The common implementation of calyx NQT among different animals is not evidence of common ancestry. Each animal could, instead, enjoy the shared design tailored to its particular lifestyle. The authors note that larger calyces reduce delay and observe that “calyces vary in their shape in different regions of amniote vestibular epithelia.” Not every animal needs the human specification. ID advocates might want to investigate the tailoring of calyces to lifestyle.

For those of us not beholden to evolutionary explanations, NQT is another lifesaving wonder that most of us probably never heard of before. Glicksman says that neural reflexes travel at 200 miles per hour in the spine, allowing us to react in 0.01 seconds — 50 times faster than a fall. Awareness of a loss of balance begins with nonquantal transmission in the utricle. 
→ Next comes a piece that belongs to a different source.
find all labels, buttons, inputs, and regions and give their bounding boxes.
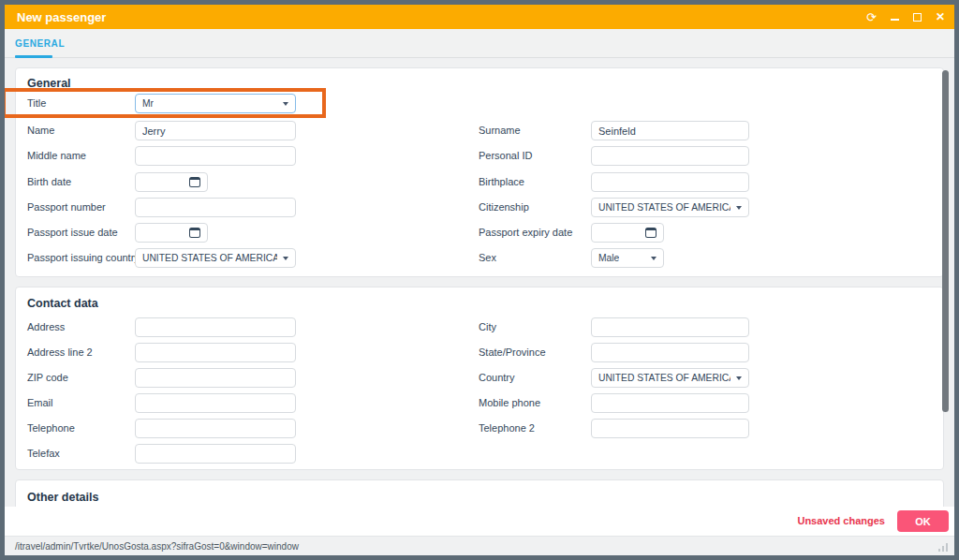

Our vestibular organs are tiny marvels inside our heads that keep us on balance and oriented in 3-D space and time. They work flawlessly most of the time for up to a century or more. How many times have you put your vestibular organs to the test: swimming, riding roller coasters, leaping, rock-hopping across a stream, doing handstands, or engaging in sports? One episode of vertigo accompanied by a painful fall is enough to shudder at what would be the norm without these tiny organs working properly. The astonishing thing is not that these systems begin to slow down in old age, but that they ever worked in the first place.